WORK REQUIRED >> With both ends included, repeat exactly the lines of the entries below from the one containing "Кортенул Но" down to the one containing "úřadu, který by nově mohl dohlížet na celé", and no others.

SUPPLIED MATERIAL >>

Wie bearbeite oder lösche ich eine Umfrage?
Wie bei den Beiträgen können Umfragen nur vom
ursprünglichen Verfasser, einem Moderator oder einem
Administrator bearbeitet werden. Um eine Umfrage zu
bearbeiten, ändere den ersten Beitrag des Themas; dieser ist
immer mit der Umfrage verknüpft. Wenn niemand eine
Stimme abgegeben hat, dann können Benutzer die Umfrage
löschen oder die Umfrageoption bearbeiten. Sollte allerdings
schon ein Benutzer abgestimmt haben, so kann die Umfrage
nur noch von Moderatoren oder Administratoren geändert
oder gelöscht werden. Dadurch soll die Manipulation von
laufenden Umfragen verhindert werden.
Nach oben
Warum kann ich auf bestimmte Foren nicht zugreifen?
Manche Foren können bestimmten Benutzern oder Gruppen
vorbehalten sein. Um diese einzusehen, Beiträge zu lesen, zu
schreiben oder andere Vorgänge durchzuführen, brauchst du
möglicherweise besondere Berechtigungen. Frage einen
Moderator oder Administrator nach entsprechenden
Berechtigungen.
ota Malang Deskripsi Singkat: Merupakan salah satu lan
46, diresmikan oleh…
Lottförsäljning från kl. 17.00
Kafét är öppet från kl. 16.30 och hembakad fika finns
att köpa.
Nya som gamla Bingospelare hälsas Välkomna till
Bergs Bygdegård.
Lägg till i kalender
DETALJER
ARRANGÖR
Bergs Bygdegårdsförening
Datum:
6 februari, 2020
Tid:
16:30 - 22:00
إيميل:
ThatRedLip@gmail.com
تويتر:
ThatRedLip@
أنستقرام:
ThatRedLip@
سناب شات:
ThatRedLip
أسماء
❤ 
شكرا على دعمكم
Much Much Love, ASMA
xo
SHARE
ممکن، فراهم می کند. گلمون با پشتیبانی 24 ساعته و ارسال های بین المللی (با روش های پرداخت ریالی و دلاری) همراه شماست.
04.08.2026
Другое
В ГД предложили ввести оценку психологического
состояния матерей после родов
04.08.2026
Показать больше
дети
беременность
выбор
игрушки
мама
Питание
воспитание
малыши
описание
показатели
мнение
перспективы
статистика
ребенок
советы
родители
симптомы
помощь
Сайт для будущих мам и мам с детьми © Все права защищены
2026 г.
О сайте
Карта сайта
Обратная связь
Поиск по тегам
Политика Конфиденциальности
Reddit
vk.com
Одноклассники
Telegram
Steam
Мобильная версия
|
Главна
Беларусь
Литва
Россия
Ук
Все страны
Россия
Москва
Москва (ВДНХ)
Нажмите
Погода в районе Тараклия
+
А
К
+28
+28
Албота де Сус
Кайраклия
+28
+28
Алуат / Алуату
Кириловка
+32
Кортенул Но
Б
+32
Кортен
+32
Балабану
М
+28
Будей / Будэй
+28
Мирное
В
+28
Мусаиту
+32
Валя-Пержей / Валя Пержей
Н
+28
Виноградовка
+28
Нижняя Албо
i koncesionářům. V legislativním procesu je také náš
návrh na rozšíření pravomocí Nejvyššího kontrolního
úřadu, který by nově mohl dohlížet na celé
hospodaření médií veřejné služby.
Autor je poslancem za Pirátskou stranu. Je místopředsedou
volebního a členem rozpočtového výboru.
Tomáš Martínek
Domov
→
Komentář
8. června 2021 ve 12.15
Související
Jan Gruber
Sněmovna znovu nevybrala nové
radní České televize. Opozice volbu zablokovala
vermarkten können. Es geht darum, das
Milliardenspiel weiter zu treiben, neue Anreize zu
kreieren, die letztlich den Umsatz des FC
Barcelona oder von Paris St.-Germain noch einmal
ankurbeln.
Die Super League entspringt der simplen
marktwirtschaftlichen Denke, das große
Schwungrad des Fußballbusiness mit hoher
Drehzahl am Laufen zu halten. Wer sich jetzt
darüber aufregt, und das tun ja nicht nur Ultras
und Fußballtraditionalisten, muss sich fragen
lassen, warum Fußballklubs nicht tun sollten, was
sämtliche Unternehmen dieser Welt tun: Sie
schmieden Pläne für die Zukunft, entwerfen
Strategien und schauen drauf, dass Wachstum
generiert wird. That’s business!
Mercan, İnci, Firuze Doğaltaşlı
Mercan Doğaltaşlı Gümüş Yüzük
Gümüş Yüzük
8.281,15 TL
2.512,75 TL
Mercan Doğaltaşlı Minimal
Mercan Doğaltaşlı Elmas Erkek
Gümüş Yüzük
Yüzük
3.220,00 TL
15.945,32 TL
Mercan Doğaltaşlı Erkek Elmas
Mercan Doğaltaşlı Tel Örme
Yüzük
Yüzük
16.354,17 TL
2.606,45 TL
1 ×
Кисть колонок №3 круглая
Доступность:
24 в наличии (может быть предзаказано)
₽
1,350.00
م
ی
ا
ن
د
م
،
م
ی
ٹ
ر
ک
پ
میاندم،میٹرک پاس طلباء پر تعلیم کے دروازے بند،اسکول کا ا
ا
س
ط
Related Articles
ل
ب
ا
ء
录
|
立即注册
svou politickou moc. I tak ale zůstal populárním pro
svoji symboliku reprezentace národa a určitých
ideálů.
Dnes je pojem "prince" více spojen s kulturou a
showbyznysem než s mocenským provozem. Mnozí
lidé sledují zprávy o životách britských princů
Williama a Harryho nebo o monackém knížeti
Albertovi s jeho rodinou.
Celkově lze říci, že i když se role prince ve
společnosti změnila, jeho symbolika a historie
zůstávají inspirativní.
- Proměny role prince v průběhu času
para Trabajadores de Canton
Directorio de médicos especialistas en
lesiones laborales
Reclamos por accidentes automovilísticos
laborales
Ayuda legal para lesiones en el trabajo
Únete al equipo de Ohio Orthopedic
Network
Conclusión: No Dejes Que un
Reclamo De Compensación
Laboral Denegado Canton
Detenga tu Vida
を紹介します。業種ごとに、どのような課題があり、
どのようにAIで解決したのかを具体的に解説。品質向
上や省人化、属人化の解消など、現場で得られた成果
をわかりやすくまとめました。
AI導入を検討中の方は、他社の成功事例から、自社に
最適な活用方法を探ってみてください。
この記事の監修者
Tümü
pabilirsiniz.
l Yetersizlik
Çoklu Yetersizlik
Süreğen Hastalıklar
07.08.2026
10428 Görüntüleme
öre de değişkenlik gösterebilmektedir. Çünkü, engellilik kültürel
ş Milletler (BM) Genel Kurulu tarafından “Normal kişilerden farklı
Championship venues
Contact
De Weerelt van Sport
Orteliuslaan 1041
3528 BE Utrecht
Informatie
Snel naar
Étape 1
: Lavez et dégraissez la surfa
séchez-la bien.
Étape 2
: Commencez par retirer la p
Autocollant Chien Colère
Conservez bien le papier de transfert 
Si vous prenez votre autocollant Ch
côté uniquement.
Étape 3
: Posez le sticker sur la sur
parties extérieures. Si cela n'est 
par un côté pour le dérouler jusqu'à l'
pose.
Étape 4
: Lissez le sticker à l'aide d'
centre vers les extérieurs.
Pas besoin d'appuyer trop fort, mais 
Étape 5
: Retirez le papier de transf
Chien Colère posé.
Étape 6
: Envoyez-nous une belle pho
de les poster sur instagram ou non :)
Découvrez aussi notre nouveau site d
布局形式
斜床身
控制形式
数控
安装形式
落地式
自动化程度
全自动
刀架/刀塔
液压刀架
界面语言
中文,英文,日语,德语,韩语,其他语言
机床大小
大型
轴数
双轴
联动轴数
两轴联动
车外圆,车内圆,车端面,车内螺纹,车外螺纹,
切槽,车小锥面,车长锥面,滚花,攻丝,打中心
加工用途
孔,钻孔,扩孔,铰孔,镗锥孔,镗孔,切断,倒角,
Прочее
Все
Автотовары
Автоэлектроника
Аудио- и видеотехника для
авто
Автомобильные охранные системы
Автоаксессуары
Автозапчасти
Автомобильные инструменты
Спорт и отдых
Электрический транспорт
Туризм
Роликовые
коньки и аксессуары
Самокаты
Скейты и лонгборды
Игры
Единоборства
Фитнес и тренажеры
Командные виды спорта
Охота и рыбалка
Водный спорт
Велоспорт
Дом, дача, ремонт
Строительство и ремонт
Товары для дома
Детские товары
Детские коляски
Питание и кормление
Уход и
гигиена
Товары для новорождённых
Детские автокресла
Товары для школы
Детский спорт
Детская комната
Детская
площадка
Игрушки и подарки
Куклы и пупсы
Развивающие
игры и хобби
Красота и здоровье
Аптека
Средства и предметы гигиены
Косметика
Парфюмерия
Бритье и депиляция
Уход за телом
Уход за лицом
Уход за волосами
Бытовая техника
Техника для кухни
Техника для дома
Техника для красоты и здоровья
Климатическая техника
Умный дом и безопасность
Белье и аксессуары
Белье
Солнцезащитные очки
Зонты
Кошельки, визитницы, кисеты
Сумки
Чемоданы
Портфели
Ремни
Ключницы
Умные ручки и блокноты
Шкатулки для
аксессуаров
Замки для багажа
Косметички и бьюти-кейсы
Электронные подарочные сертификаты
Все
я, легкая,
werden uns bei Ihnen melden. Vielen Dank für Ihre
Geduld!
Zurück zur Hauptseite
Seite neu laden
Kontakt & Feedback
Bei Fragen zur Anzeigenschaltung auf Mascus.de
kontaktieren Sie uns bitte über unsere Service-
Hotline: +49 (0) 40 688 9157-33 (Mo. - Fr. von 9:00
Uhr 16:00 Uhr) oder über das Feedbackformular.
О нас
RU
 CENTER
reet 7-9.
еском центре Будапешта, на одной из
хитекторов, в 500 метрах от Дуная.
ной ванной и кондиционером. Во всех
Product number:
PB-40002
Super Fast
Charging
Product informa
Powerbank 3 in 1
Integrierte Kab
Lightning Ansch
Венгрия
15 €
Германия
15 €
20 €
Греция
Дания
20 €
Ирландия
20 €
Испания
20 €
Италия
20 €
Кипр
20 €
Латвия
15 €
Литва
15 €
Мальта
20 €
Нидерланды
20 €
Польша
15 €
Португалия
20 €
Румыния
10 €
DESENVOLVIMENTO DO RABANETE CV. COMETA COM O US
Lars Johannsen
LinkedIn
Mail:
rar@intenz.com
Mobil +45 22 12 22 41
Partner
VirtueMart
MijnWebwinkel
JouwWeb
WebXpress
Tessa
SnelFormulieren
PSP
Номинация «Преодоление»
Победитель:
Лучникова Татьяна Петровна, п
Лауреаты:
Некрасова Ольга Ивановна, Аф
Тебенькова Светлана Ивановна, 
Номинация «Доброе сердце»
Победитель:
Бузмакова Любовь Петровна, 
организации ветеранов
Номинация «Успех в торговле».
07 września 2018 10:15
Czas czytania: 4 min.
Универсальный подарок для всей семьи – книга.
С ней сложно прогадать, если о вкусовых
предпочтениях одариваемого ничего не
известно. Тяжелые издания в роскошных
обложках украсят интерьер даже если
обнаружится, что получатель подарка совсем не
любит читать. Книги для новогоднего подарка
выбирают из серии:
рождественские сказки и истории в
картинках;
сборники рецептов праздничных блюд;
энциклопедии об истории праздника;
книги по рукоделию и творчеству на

RESULT FOR THIS TASK >>
Кортенул Но
Б
+32
Кортен
+32
Балабану
М
+28
Будей / Будэй
+28
Мирное
В
+28
Мусаиту
+32
Валя-Пержей / Валя Пержей
Н
+28
Виноградовка
+28
Нижняя Албо
i koncesionářům. V legislativním procesu je také náš
návrh na rozšíření pravomocí Nejvyššího kontrolního
úřadu, který by nově mohl dohlížet na celé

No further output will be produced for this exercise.